Every religion in the world is basically a system of rules and regulations, a set of “do’s” and “don’ts”. The degree to which one progresses in the religion, the level to which one attains the goal (the goal of every religion is always basically godliness — or God-ness) is measured by how well one obeys the rules.

The thing that sets Christianity apart from all other religions is just this. While religion is man’s attempt to get to (or become) God, Christianity is God reaching down to man. The true truth of Christianity is that God has done all the work and there is nothing I can do to earn my salvation or get God to like me more. Unfortunately, for the most part the modern Church has reduced that marvelous gift to a set of rules to follow. “I don’t drink, smoke, dance, cuss, or chew, or go with those who do.”

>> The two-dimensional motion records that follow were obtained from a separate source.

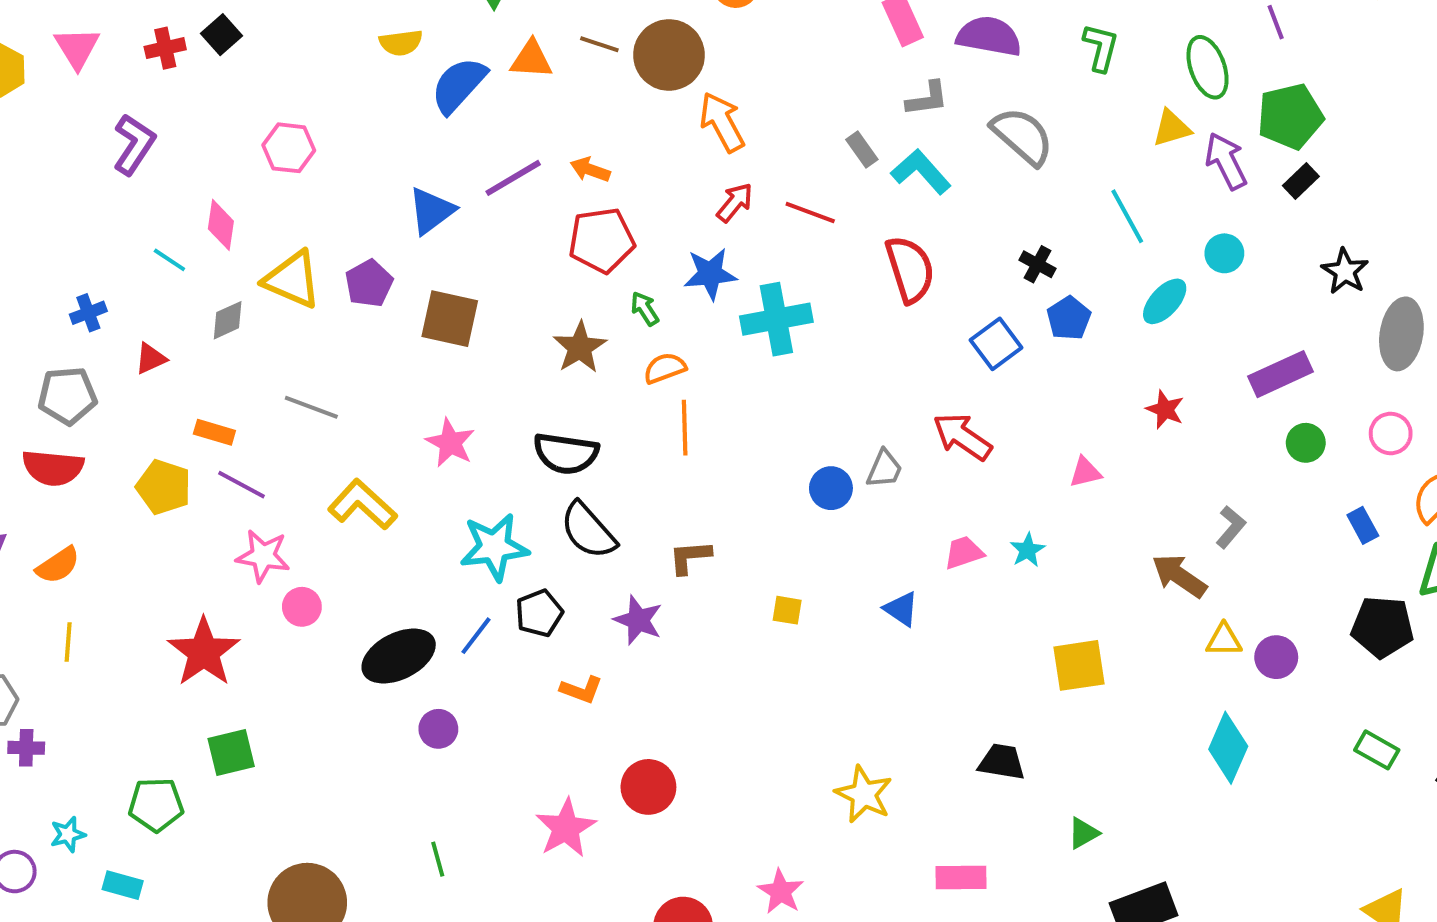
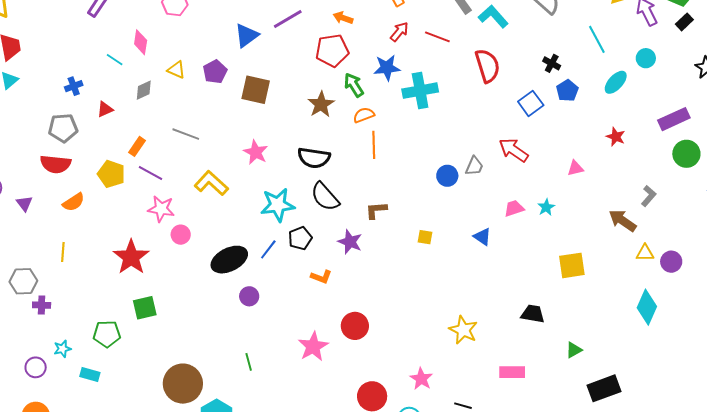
orange arrow: (590, 170) -> (343, 18), moved
yellow triangle: (292, 280) -> (176, 70), size x0.6
green arrow: (645, 309) -> (354, 85), size x1.4
orange rectangle: (214, 432) -> (137, 146), turned -72
green circle: (1306, 443) -> (686, 154), size x1.4
orange semicircle: (58, 565) -> (74, 202), moved

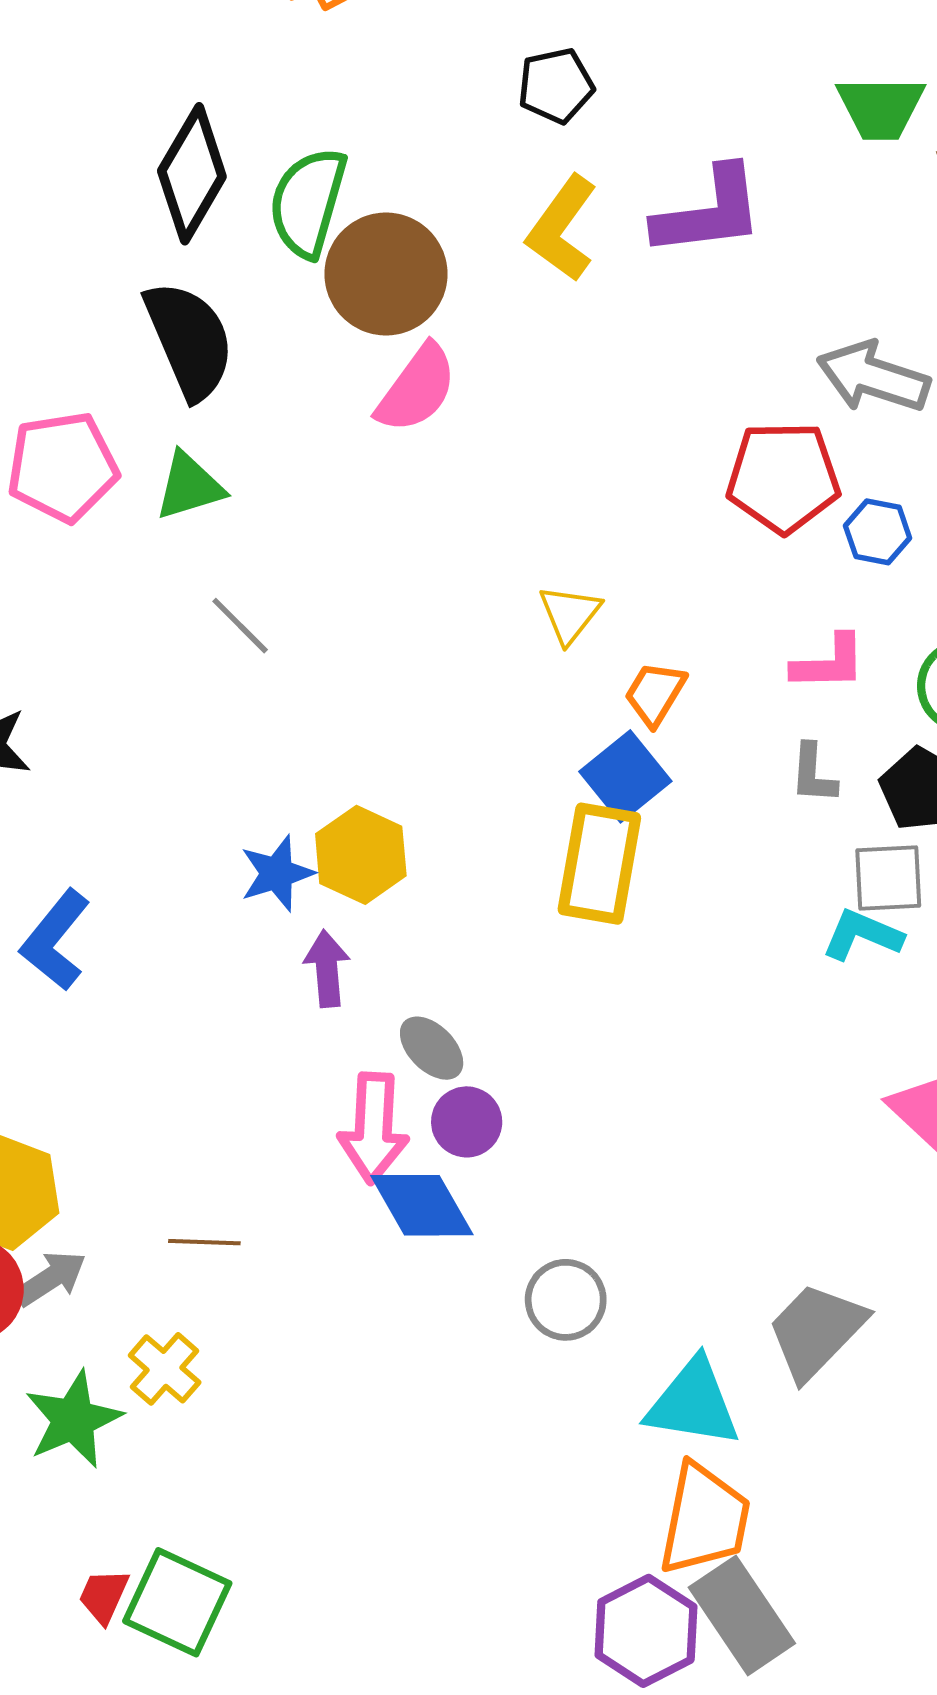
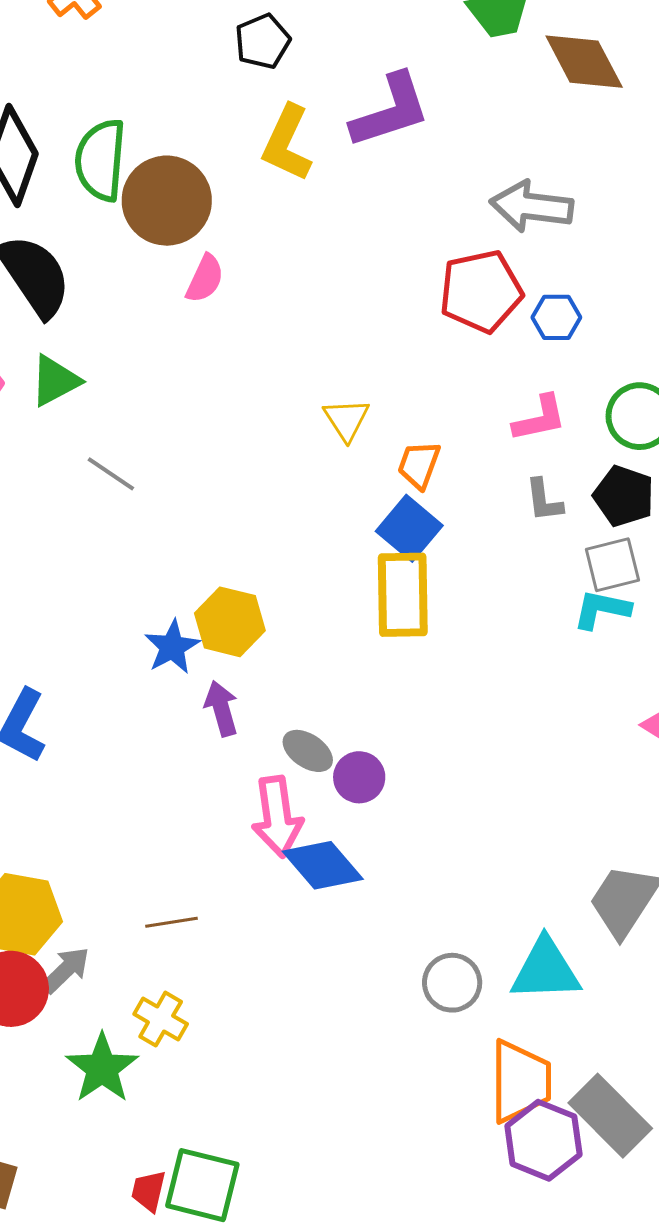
pink semicircle: (417, 389) -> (205, 279), size x0.7
purple circle: (467, 1122) -> (359, 777), moved
gray circle: (566, 1300) -> (452, 983), moved
orange trapezoid: (704, 1519) -> (520, 1081), moved

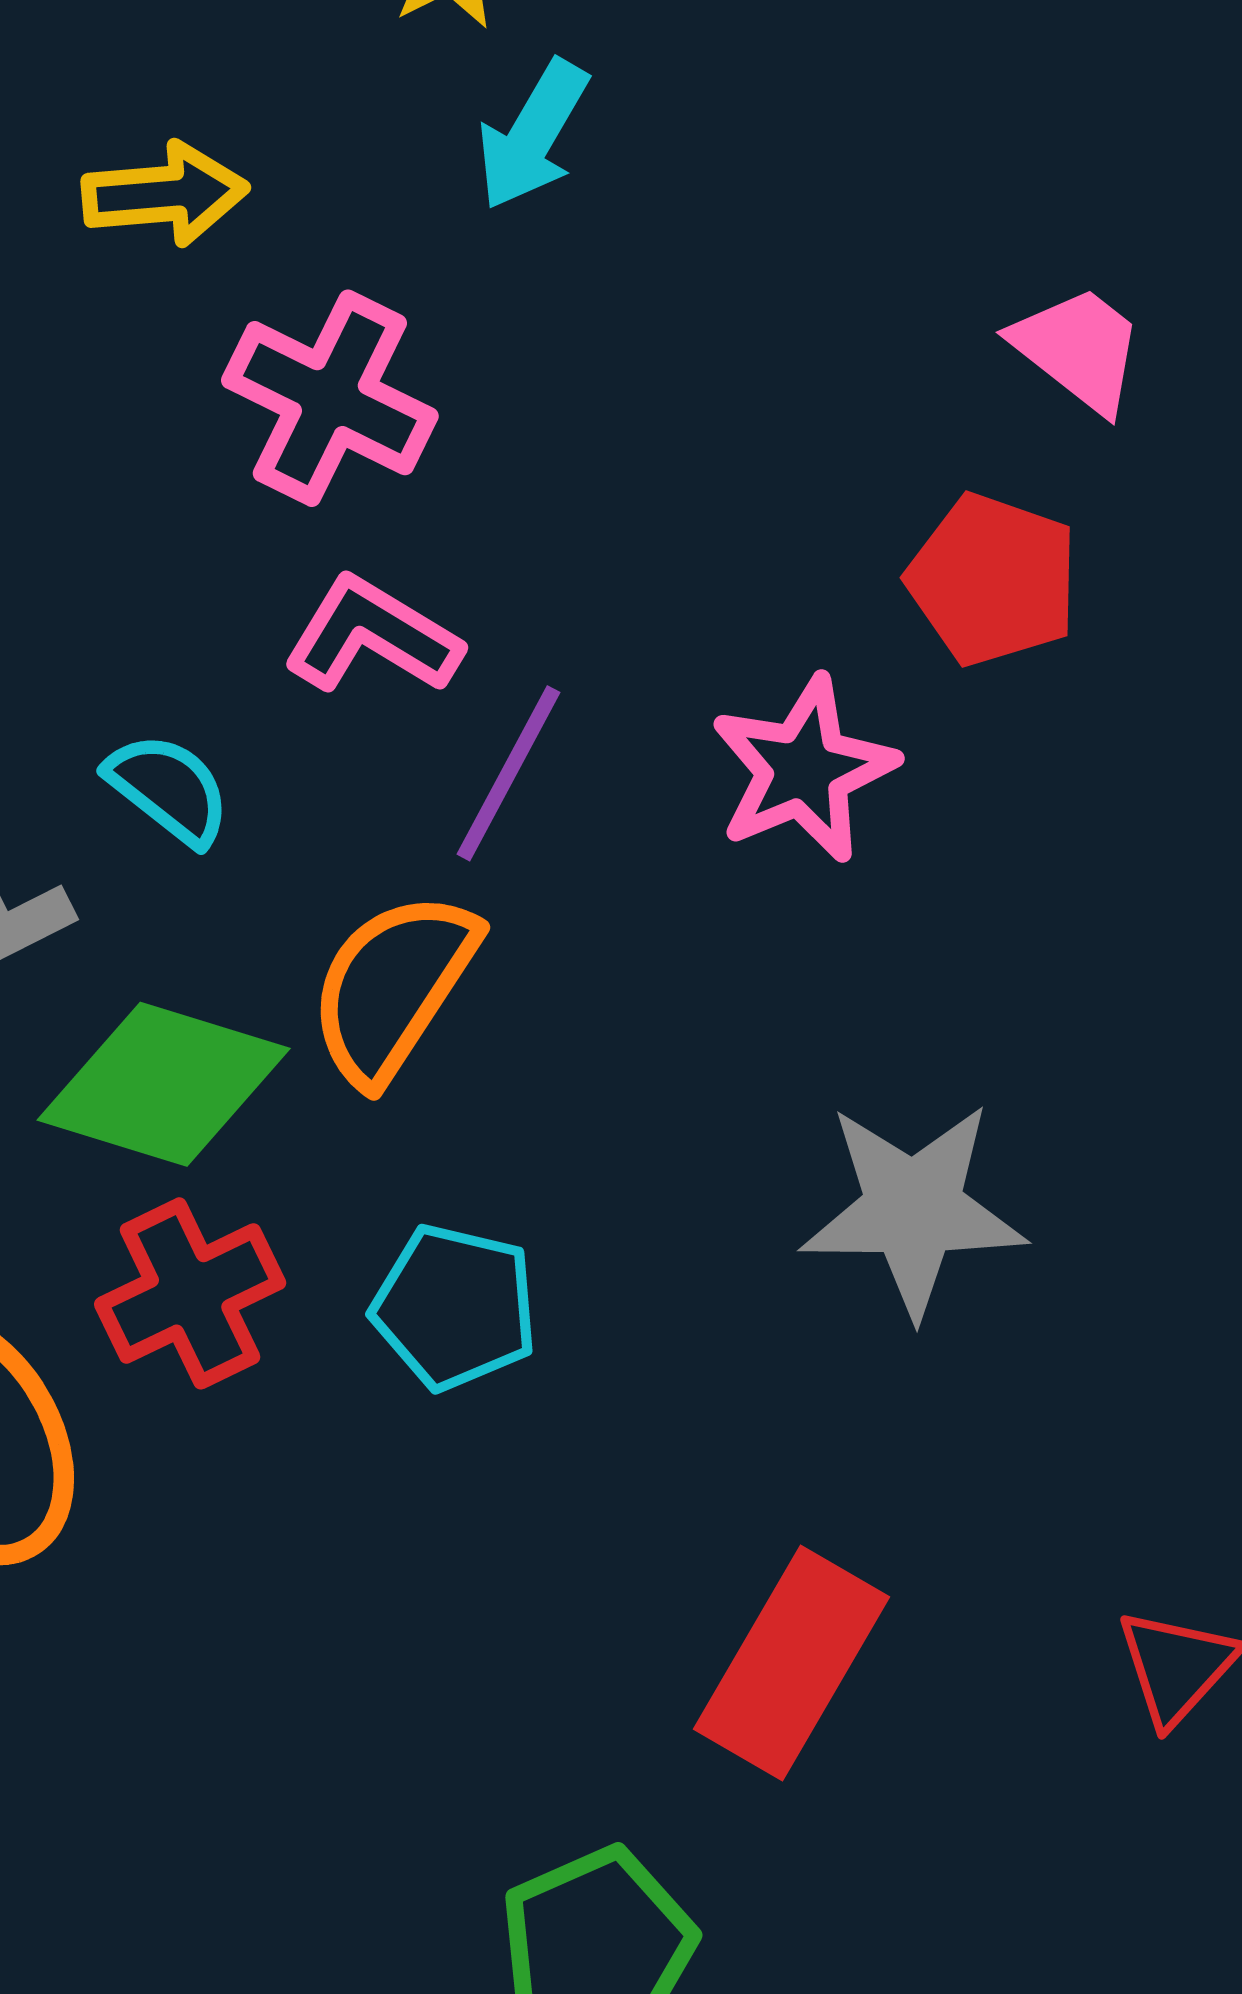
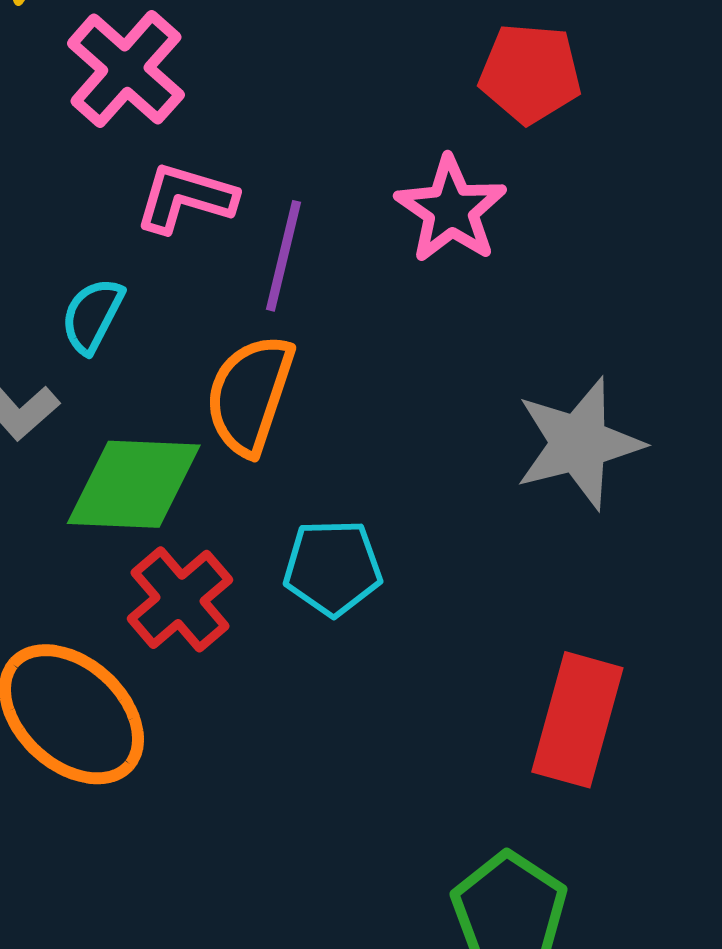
pink cross: (330, 398) -> (126, 69), turned 30
cyan semicircle: (168, 789) -> (92, 315), turned -86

The Pharisees were not intentionally evil people. James Michner paints a beautiful picture in “The Source” of an ancient rabinnical scholar who so loved and revered the Torah (the Law of Moses) that he helped craft the rules and regulations that interpreted the law. They realized that transgressing the law was heinous in God’s sight, so they wanted to create a “fence” of rules around the law, such that even if one broke a rule, the law was still intact.

However, by Jesus’ day those rules had become a crushing weight around the neck of the people. No one, except the elite few, could ever know them all, much less obey them. The Pharisees, then, held themselves up as the standard of goodness.

It is a fact that the normative response of a soul reborn by the grace of Christ is to do good works. But the modern (evangelical) church has implied (if not stated outright) that it is the responsibility of the sinner to manifest these good works as a precondition to acceptance. This heresy puts the cart before the horse, demanding the fruit of new life in Christ prior to receiving new life in Christ. This emphasis on external works is the yeast of the Pharisees that Jesus warned against.

Like alcoholism, Phariseeism has no cure. The best one can do is to recognize the weakness and purposefully and repeatedly let go of the rules and the judgements, and return to the cross. I am a debtor to grace. I am a recovering Pharisee.